荻野NAO之
Naoyuki Ogino
いろうみ - 汀の京焼
「色」は単なる色彩ではない。宇宙(天)、地球(地)、人々(人)、三つの輪廻のはざまに広がる「いろうみ」(色産、色海)[造語]とでも呼ぶべき異界からうまれる壮大な物語の形見である。その形見は「いろうみ」の汀で鮮やかに色改まる。 焼きものの「色」はその分かりやすい例だろう。地球で生まれたものでない金属元素が焼成されて固有の色を宿す。星々の生死、超新星爆発などの「天の輪廻」で生まれた金属元素が、地球のプレートテクトニクスなどの「地の輪廻」を経て陶磁器の素材となり、さらに「人の輪廻」によって焼きものの技が受け継がれ京焼の色や形が生み出されてきた。
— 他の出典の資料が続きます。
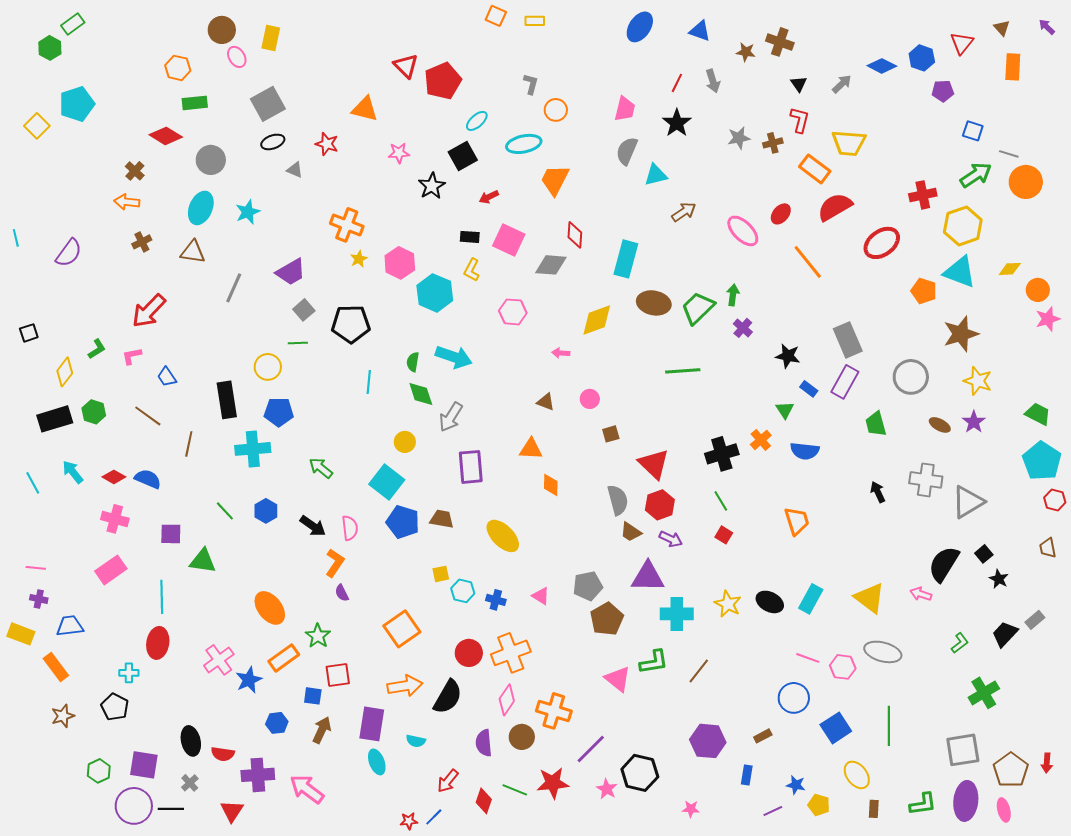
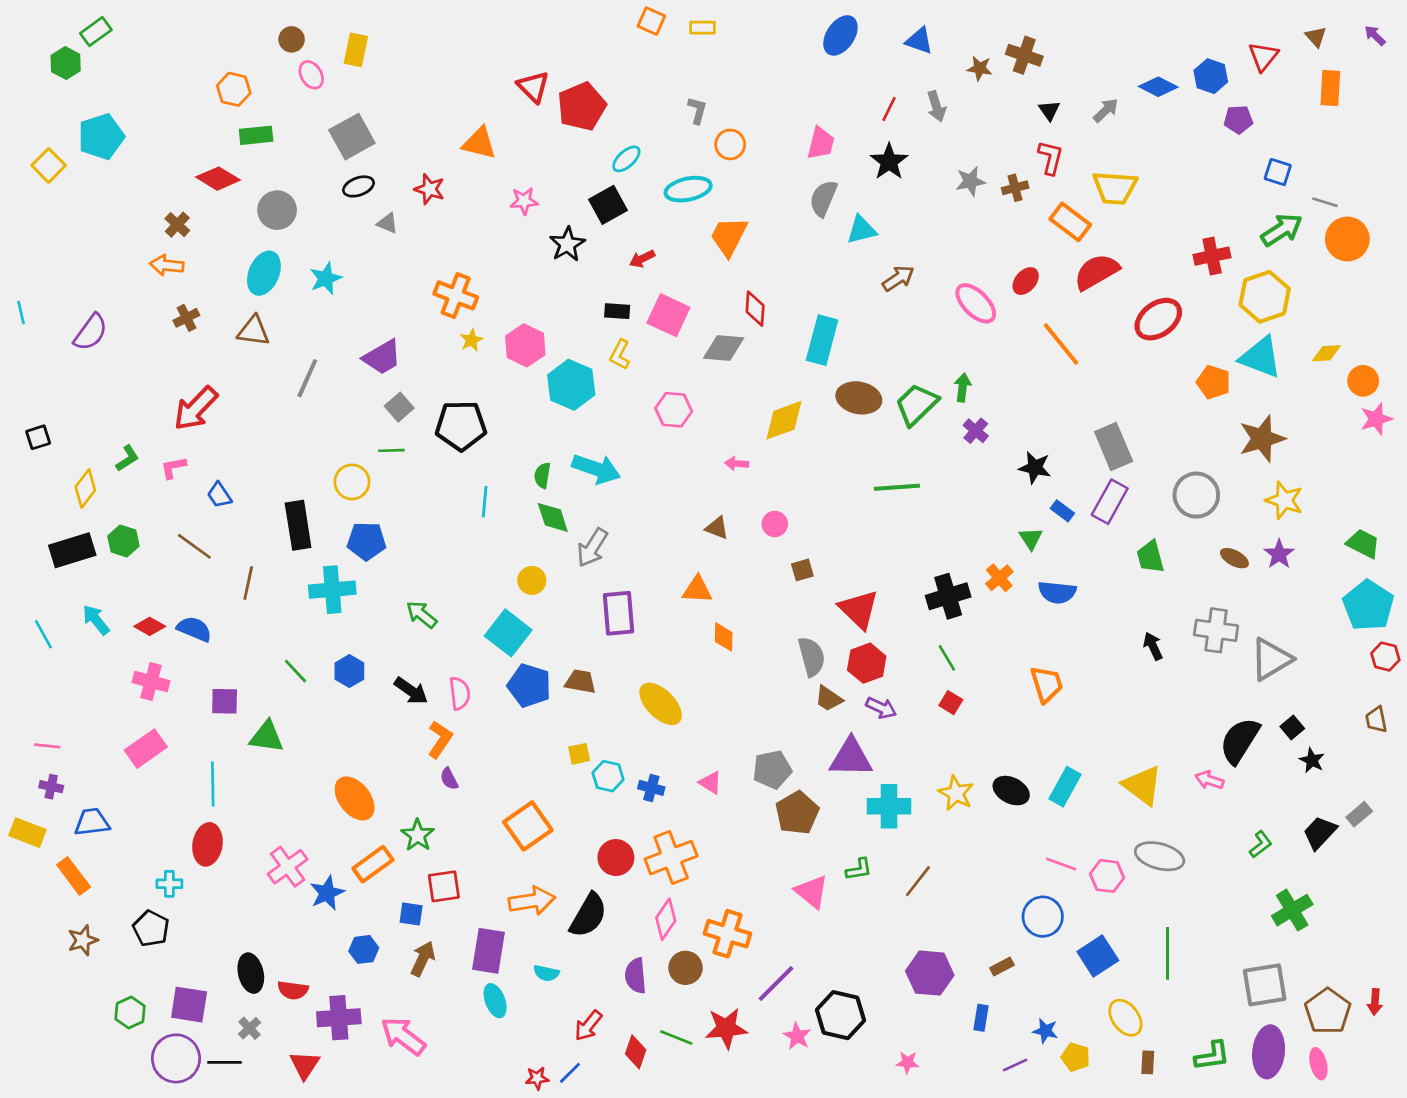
brown circle: (222, 30) -> (292, 39), size x0.7
green L-shape: (654, 662) -> (859, 869), size x0.7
とりわけ京焼の「色」・形・技法の多彩さは、日本文化の中心地であった京都が、多様な技をシルクロードの果てで包摂し、独自に発展させてきた痕跡といえる。 「いろうみ」の汀の京焼に散らばる多彩な「色」には、それぞれの物語へと見るものを誘う力が宿っているように思われる。
五条坂清水
京都府京都市東山区五条橋東5丁目476
Open: 4.12 Sat–5.11 Sun 11:00-17:00 Closed: Tue., 4.25 Fri.–4.28 Mon.